Improving the lives of PCOS sufferers

Polycystic ovarian syndrome (PCOS) is a common hormonal condition that affects one in 10 women of reproductive age1, and up to 13 per cent of all women2, yet it’s also considered a “neglected condition”.2

Being a hormonal condition, PCOS affects many parts of the reproductive system and can cause disruption to a woman’s “menstrual cycle, skin and hair, as well as causing cysts to develop on the ovaries”.1 According to Healthdirect, PCOS is “one of the leading causes of infertility, yet many people don’t know they have it – many females with PCOS aren’t diagnosed”.1

No cure for this condition currently exists, making effective management crucial.

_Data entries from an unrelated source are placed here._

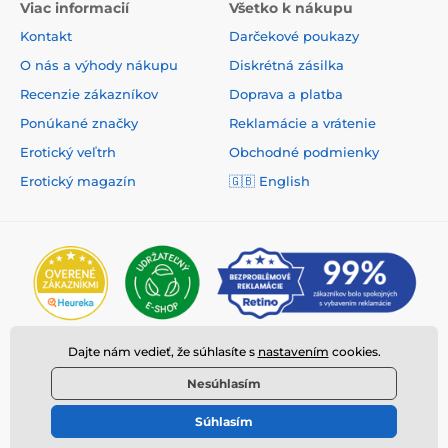
Viac informacií
Všetko k nákupu
Kontakt
Darčekové poukazy
O nás a výhody nákupu
Diskrétná zásilka
Recenzie zákazníkov
Doprava a platba
Ponúkané značky
Reklamácie a vrátenie
Erotický veľtrh
Obchodné podmienky
Erotický magazín
🇬🇧
English
Dajte nám vedieť, že súhlasíte s
nastavením
cookies.
Nesúhlasím
Súhlasím
© 2026 www.deeplove.sk ⦁ E-shop vytvorila
SIMPLIA.cz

One of the aims of PCOS management is health outcome control, which often includes diet and healthy lifestyle advice, plus counselling support, as well as guidance around appropriate medications to manage fertility issues and surgery.3


PCOS signs and symptoms
The signs and symptoms of PCOS may vary between women, but typically include:

  • Irregular periods or no periods.
  • Hair growth on face, stomach and back.
  • Loss or thinning of scalp hair.
  • Acne that can be severe.
  • Weight gain.
  • Emotional problems (anxiety, depression, poor body image).
  • Difficulties becoming pregnant.
  • Increased risk of type 2 diabetes, with earlier onset.3


New international PCOS guidelines
Given its wide-ranging health effects, effective PCOS management often requires a multidisciplinary approach and up-to-date management guidelines for health professionals to follow.

To improve the lives of those living with PCOS, a Monash University-led partnership has developed international guidelines: the ‘2023 International Polycystic Ovary Syndrome Guidelines’.

These include recommendations for diagnosis, lifestyle, wellbeing, fertility and treatment, as well as improved care and support. They aim to address the priority needs of those with PCOS and are supported by significant freely available resources for women and their healthcare providers, to optimise health outcomes. They also address the need for new approaches to care, personalised healthcare experiences, evidence-based therapies, and optimised pregnancy care.

Monash University’s Professor Helena Teede, a leading global academic in PCOS and the driving force behind the new guidelines, says they highlight priority areas such as higher weight gain, diabetes and heart disease risk, and effective treatments, including those for infertility.

“The guidelines bust myths around higher weight and lifestyle and seek to support those with PCOS and reduce stigma,” she said. “Australians are exposed to an environment that drives rapid weight gain due to failures in policy, regulation and financial constraints, with women with PCOS at even higher risk.

“The focus is often on ineffective individual behavioural solutions, further impacting health and fertility. Limited access to effective therapies and fertility services leaves women with poorer health outcomes, especially [those in] underserved populations, presenting a health equity issue.”

The new PCOS guidelines aim to deliver timely diagnosis, accessible information and education, support, and optimal models of care. They also aim to enhance healthcare professional education, awareness and support, while fostering partnerships and shared decision-making with those affected by PCOS globally.